Alvaro Espiritu Santo Raba
Since the beginning of time, human kind has evolved and grown around social experiences. Groups of cavemen worked together to hunt and collect food for the tribe, people gathered in festivals or carnivals to get acquainted and develop stronger social bonds. When communities or villages grew on numbers, their skills, tools and environments improved greatly. The pressure of more people put more pressure on resources, forcing our ancestors to devise cleverer ways to obtain food and materials for bond tool-making. (Wong, 94)
Nowadays, thing haven’t changed much. We still have social gatherings that serve as an information exchange. Whether we go to parties, dinners or other kind of events, human kind has the innate desire to talk with colleagues or friends and consume information. Concerning this gatherings, nothing stands out more as the famous “Water Cooler Talk” in the office.
Over small conversation of 10 to 15 minutes, people talk about their weekends; the activities they did or if they saw a particular TV show or even if they went to the movies. After all, for any kind of media to me successful it has to become a social experience; we need to tell others about it. Take for instance movies. Every weekend, people go to their local movie theater in order to enjoy two hours of entertainment, they want to have the experience of being transported elsewhere and feel part of those magical worlds.
Sometimes movies transcend or break through the conventional narrative standards. They want to have people talking, create enough buzz so people may return and buy another ticket in order to comprehend what certain symbols or images may refer to. People share their internal representations with others so with the help of others, so they can form an external representation of what something really meant. After all, a human mind becomes more powerful by its connection to a cultural network (Merlin Donald, 220)
In Christopher Nolan’s “Inception” (2010), a spinning top was used as a totem that could help us know if the characters were awake of if they were trapped in the dream world. In the movie’s final sequence, Leonardo DiCaprio arrives to reunite with his kids who haven’t seen him in a long time. He arrives home and starts spinning his “totem” on the kitchen table, before we can see if the totem falls (real world) or keeps spinning (dream world) the film fades to black and to the end credits.
This made people anxious for answers. They contacted friends, searched online for interpretations and try to see if someone had a concrete answer for that particular ending. Even today if you google “Inception spinning top meaning” you would get around 68,000 results. So as our ancestors did before us; we engaged in an cognitive activity to try to get some answers. We combined our internal representations with our groups external representations so we could unravel the mystery, this distributed cognition (L. Patel 334) led to different interpretations about the movie, but made ourselves question the narrative quality of cinema and the stories portrayed in the screen.
I mention the scene in Christopher Nolan’s “Inception” because it is a moment filled with visual metaphors, our hero has finally achieved inner peace at the end of a difficult journey.

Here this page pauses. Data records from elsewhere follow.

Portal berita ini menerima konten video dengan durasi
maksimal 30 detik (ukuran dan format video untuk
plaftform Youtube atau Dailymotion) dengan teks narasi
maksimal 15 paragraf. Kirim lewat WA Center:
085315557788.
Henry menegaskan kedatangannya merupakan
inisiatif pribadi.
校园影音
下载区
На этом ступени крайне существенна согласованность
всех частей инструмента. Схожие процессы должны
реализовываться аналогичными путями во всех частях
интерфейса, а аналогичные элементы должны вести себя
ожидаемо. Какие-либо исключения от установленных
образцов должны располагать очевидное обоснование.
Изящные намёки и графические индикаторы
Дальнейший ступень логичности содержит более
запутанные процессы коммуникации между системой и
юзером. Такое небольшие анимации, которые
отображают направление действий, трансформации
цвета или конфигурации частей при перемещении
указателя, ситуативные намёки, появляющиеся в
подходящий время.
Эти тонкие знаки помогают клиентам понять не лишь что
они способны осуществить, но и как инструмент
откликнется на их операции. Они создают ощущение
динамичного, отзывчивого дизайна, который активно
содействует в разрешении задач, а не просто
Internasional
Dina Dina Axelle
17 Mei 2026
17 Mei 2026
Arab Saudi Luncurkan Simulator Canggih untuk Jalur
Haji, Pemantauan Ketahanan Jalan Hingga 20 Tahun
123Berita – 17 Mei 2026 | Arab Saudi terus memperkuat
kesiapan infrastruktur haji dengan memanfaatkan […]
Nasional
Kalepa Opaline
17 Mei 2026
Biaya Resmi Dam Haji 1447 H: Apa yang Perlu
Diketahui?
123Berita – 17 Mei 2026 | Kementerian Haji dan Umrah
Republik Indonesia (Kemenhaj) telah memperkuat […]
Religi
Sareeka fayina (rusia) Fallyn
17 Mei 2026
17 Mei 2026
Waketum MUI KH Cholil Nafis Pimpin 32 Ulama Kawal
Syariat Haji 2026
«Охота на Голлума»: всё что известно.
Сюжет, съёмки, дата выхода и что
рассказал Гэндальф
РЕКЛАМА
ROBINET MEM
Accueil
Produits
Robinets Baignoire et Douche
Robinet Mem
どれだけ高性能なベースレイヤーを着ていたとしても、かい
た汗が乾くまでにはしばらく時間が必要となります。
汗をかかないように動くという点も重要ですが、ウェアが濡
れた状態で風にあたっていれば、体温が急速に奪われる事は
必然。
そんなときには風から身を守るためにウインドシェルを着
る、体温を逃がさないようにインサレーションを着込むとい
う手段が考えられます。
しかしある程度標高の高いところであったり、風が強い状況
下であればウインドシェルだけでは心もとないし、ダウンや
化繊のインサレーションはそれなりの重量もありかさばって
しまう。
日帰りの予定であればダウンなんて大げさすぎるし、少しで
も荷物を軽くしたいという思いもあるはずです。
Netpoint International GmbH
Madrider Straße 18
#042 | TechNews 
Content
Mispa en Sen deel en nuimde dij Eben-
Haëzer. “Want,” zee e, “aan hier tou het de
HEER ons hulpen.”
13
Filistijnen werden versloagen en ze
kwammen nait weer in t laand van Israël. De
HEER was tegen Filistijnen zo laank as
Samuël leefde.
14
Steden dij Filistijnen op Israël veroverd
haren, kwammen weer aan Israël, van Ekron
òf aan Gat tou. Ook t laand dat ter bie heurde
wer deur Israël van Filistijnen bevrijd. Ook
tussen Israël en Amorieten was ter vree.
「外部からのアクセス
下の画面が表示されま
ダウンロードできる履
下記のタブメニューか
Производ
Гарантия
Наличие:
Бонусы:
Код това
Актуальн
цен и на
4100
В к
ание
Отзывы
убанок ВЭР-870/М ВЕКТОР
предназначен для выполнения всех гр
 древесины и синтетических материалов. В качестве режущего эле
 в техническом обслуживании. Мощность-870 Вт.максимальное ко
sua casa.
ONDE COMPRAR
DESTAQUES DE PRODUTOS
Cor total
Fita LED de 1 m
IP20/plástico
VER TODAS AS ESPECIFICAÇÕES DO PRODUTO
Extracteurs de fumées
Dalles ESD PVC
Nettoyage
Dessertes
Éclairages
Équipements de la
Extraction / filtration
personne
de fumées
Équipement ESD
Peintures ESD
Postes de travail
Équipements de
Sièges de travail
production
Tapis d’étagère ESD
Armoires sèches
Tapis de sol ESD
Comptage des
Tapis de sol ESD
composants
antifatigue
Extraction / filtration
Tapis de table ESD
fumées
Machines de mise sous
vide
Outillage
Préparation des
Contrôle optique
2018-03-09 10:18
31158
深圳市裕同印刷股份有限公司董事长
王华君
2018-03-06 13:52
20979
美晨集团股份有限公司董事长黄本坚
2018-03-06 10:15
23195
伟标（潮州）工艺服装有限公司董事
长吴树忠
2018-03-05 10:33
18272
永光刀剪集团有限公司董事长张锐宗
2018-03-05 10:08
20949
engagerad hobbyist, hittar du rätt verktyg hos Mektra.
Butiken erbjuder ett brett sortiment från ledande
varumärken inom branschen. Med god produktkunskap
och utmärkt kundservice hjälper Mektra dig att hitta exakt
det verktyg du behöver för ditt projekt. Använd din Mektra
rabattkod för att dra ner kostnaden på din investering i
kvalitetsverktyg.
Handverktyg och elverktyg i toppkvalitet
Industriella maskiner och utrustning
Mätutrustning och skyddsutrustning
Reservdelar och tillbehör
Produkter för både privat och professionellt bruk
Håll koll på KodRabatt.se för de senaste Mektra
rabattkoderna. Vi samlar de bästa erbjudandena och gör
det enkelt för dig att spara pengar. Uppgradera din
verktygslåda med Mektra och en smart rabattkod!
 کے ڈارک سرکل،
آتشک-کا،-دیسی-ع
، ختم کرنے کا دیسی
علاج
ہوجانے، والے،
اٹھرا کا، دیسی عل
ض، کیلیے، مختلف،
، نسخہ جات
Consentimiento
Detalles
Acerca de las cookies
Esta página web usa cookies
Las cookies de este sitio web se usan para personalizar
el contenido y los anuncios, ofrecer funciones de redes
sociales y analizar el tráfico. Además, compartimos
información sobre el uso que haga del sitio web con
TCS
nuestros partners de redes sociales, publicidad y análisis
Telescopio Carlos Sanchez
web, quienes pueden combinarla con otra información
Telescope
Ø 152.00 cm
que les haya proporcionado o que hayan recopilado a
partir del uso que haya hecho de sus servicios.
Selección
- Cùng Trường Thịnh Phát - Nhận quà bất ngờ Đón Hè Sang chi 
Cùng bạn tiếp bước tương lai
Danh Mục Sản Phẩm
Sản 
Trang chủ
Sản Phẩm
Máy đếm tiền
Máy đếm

Cinema is well known for using visual and spoken metaphors to convey ideas across. Metaphors are not just a matter of language, but of thought and reason. (Lakoff, 192) Maybe traditional media can learn something from the way cinema uses this “layered” almost poetic language.
Even though cinema has more time to produce and prepare it’s content. Information can’t just be thrown out d without repercussions due to short production times. As communication professionals we have a responsibility to construct coherent, interesting yet elaborate messages that people can share with their peers or friends within these water-cooler conversations.
Communication can’t be seen now as a simple sender—message—-receiver. Media has to acknowledge that every message constructed has the opportunity to reach millions at the time instead of thousands through the power of conversation. Messages have to be constructed with a clear strategy in mind and as well as quality improvement through time. How we might share and consume media is important because they define our self-perception as individuals, communities or even as cities or countries. The Water Cooler has just gotten bigger so the responsibility for those who generate information for this talks has increased.
WORKS CITED
Zhang, Jiajie, and Vimla L. Patel. “Distributed Cognition, Representation, and Affordance.” Pragmatics & Cognition 14, no. 2 (July 2006): 333-341.
Kate Wong, “The Morning of the Modern Mind: Symbolic Culture.” Scientific American 292, no. 6 (June 2005): 86-95.
Merlin Donald, “Evolutionary Origins of the Social Brain,”from Social Brain Matters: Stances on the Neurobiology of Social Cognition, ed. Oscar Vilarroya, et al. Amsterdam: Rodophi, 2007.
George Lakoff, “Conceptual Metaphor.” Excerpt from Geeraerts, Dirk, ed. Cognitive Linguistics: Basic Readings. Berlin: Mouton de Gruyter, 2006.